Nel territorio del Comune di Pabillonis sono presenti importanti testimonianze archeologiche di età nuragica, che ultimamente sono state oggetto di attenzione particolare nello studio e analisi storica nonché di azioni finalizzate alla loro conservazione e valorizzazione. «È intenzione dell'amministrazione comunale», rimarca il sindaco Riccardo Sanna e l’assessore alle risorse archeologiche Marco Sanna, «che tali beni siano fruibili dai cittadini, aperti al turismo e che si intraprendano tutte le azioni possibili alla loro riscoperta, dopo mesi di lavoro che hanno visto l'impegno assiduo dell'assessore alle risorse archeologiche Marco Sanna, degli amministratori, degli uffici comunali e dei professionisti incaricati, è stato istituito formalmente, con deliberazione unanime del Consiglio Comunale, il parco di rete denominato “Parco Archeologico Pabillonis”». In una relazione ricca e dettagliata presentata dal dottor  Fabrizio Fanari si evidenzia come nel territorio di Pabillonis sia possibile riconoscere e visitare il sito di otto nuraghi con i villaggi ad essi relativi, una tomba megalitica, una fonte romana di probabile origine preistorica, un ponte romano, due chiese medievali campestri costruite sopra le strutture nuragiche.  In più nel territorio di Pabillonis molti insediamenti risalgono all’antichità cn la presenza dell’uomo e dei villaggi favorita dalla posizione geografica pianeggiante e attraversata da diversi corsi d’acqua.

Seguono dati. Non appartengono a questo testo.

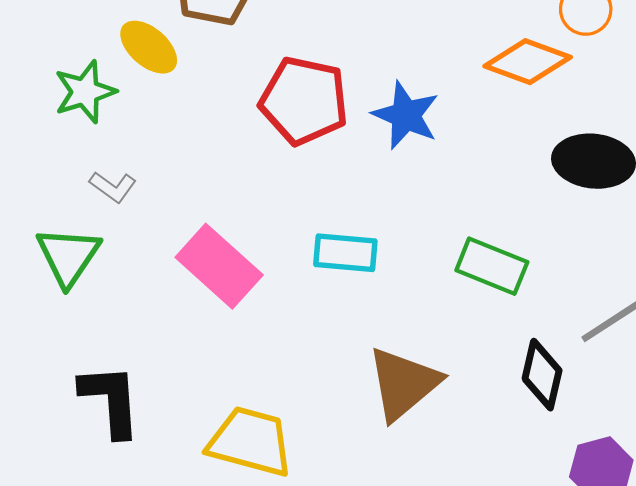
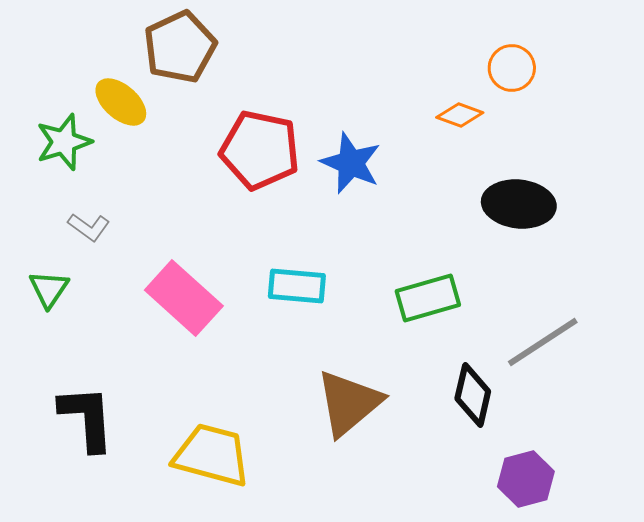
orange diamond: (528, 62) -> (460, 115), size x0.6
green triangle: (68, 256) -> (49, 289), size x0.7
green rectangle: (492, 266) -> (428, 298), turned -38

E Proprio uscendo dal centro abitato è possibile visitare il Nuraghe di San Lussorio, chiamato così per la vicinanza con un’antica chiesetta dedicata al Santo.  Questo nuraghe presenta  una costruzione complessa nella quale si riconoscono il bastione polilobato e alcune torri dell’antemurale con le cortine di raccordo. Proseguendo il cammino si incontra il Nuraxi Fenu all’interno del quale, durante gli scavi, furono ritrovati frammenti di ceramica romana ed una moneta databile al III sec d.C. che permette di ipotizzare una sporadica occupazione del sito tra il II ed il III secolo d.C. Un violento incendio segnò la fine dell'occupazione nuragica anche se fu sporadicamente frequentato nel periodo punico e romano. Renato Sechi ...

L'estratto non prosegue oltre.